Imagine a batsman, aware he shouldn’t be thinking about going out tonight. Instead of telling himself ‘that’s not pertinent,’ and re-focusing on the matter at hand, he starts thinking about clouds, trying to distract himself from the thought of going out. But it doesn’t matter, he’s distracted from the task at hand.

Concentrating on keeping that stuff out of your head won’t work. Instead say to yourself ‘not pertinent’ and shift your thoughts back on what you’re meant to be focused on.

 

Pressure

It’s not just pure, random distractions that can halt concentration; sometimes, it’s the pressures at hand.

Anyone can ‘do stuff’ – but then, all of a sudden, the pressures come on. Expectations of others, expectations from yourself, worry about injuries or your performance ... all of these pressures can play on your mind.

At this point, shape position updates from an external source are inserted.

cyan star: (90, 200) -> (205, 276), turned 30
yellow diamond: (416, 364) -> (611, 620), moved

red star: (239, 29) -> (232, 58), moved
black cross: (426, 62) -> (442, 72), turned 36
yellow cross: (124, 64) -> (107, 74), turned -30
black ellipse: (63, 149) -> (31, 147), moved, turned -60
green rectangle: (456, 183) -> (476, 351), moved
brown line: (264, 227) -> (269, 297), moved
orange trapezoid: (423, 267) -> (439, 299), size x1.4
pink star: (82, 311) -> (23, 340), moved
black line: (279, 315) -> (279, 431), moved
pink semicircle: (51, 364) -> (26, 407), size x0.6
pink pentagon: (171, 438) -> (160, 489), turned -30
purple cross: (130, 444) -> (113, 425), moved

The issue is that none of these thoughts help you in your endeavours, and instead act as a distraction from the real priorities.

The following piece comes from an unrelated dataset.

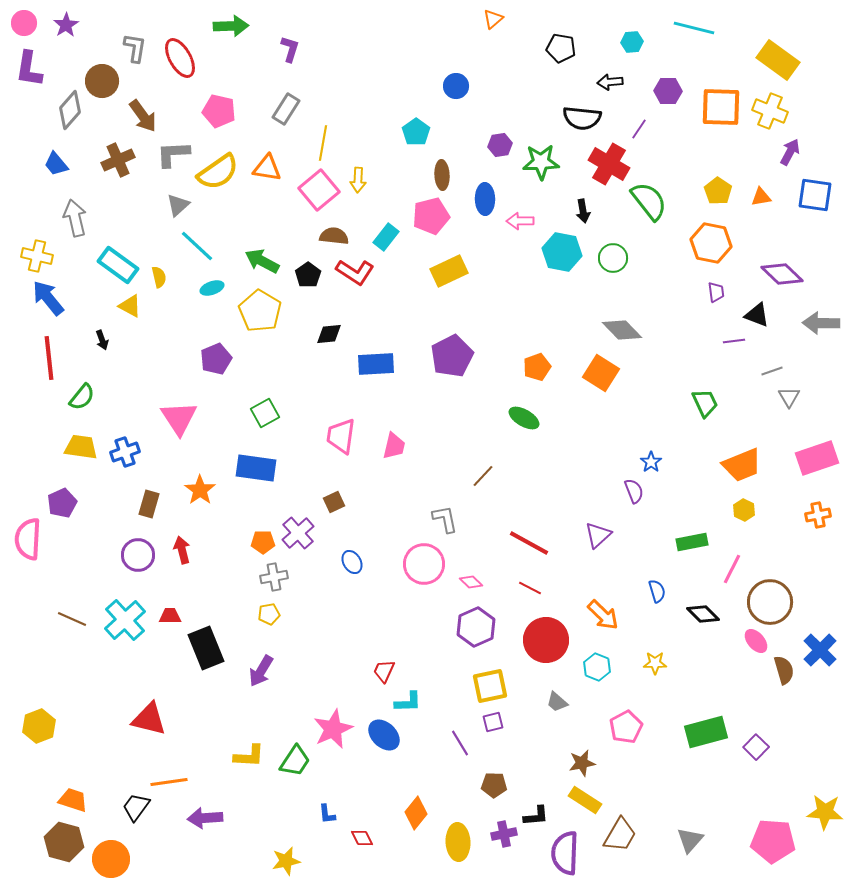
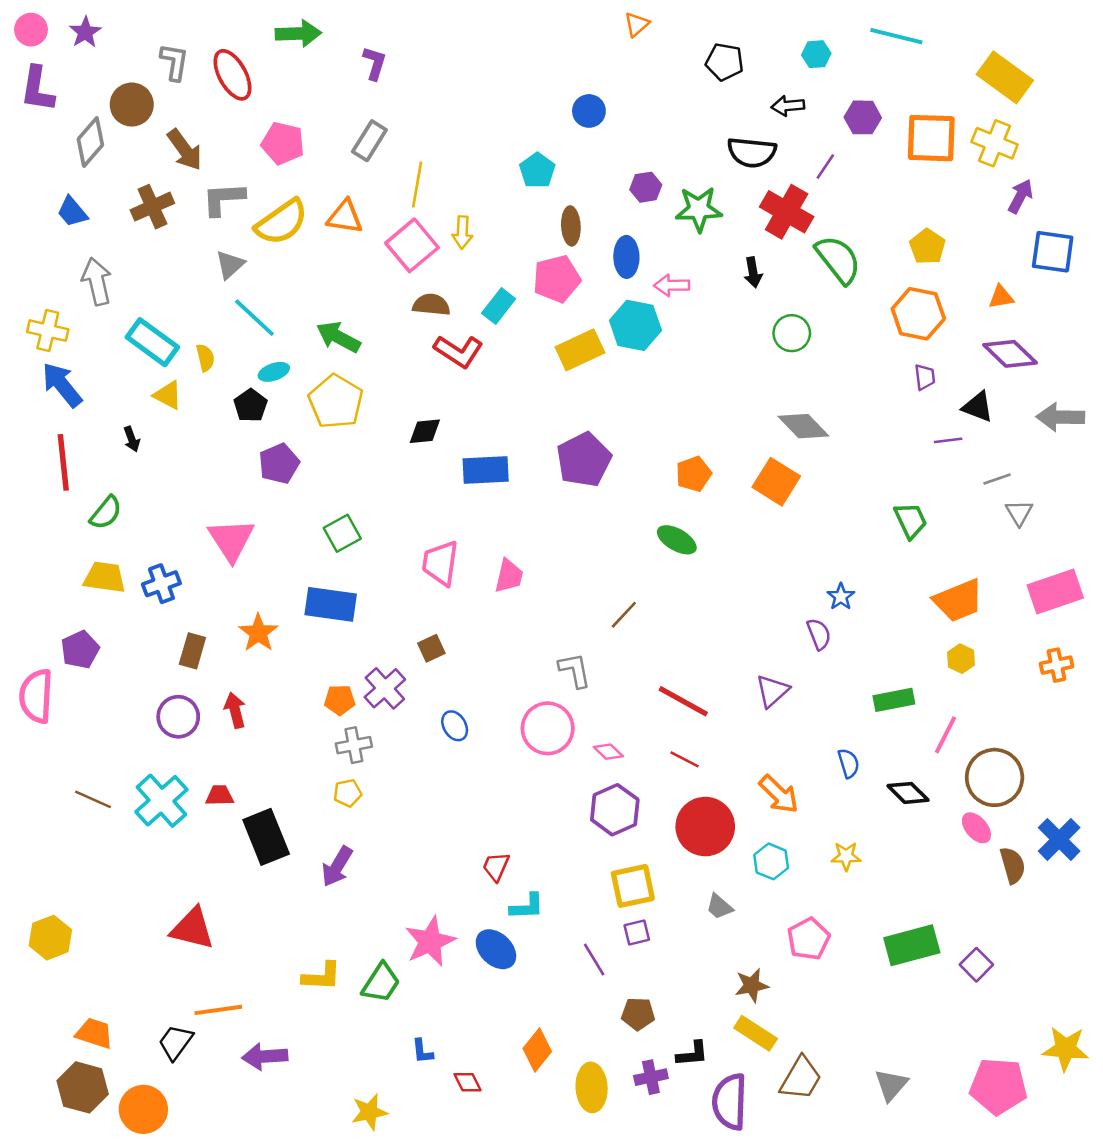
orange triangle: (761, 197) -> (1001, 297), moved
cyan hexagon: (562, 252) -> (635, 325), moved
black pentagon: (308, 275) -> (251, 405), moved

Rod Corbin, a former Wintec sports psychology tutor, in a documentary he did about the English soccer team, showed how pressure affects people. In the documentary, a man was wired up with motion sensor balls, for biomechanical analysis.

The man was then asked to kick a soccer ball into a goal. After a period of time, the researcher told the man that they would send the video of his kicking to a selector. Immediately the man started over-thinking what he was doing, kicked the ball … and broke the camera <oops>.

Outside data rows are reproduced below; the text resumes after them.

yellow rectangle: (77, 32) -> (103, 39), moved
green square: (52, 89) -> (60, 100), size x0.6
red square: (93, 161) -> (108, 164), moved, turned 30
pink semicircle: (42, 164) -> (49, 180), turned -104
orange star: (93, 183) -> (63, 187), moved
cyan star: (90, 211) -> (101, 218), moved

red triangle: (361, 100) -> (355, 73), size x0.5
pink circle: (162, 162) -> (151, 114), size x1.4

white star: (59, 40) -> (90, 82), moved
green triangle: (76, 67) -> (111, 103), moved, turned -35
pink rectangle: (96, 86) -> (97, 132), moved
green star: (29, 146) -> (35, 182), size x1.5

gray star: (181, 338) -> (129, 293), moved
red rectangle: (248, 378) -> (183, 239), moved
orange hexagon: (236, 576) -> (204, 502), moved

Dealing with pressure requires effort BEFORE the event. It’s about taking steps. Step, after step, after step.

It might be easy to say that it would have been better to debut Nehe Milner-Skudder against softer opposition than the Rugby Championship winning Australians, but really, having played against all those same players in Super Rugby, it was nothing more than another step-up.

When you’ve built up, step-by-step, to the big stage, you will have learned to deal with both others’ and your own expectations.

 

Fear of failure

But the biggest distraction, and the biggest pressure, is a fear of failure. Worry.

We turn to Mark Richardson (former Black Cap and now Cricket commentator) for this one: “Once you learn that it’s okay to be nervous, because it means something … then you start to accept that, and that it has to be there.”

Of course you’re worried about losing, but worrying about it isn’t going to make anything easier. It brings us back to that original point; is this thought pertinent?

It’s possible to use fear of failure to your advantage. It leads to a desire to succeed, and a desperation not to fail. That can be a driving factor, and something that can lead to a positive result. But it must not override a determination and focus on the matter at hand.

It’s impossible not to have an emotional motivation, and as Richardson says, to be nervous means something. As long as it’s used in the correct way, it will lead to success.

 

Keep your mind on the game

Which presents the crux of this post, which applies to all distractions and pressures – expectation-based pressures, worry, injuries, the desire to win and fear of losing. If your thoughts are pertinent, and help drive focus, they’re worthwhile and positive.

But if they’re not pertinent, you need to be focused enough to discard them, and motivated enough to be intensively concentrating on the real matter at hand.

The message is clear: discard impertinent information, and don’t allow distractions to detract from absolute concentration. If it’s pressure that’s a problem, make sure you build up in a way that allows you to cope with that pressure; step up, and up, and up, until you’re ready to succeed.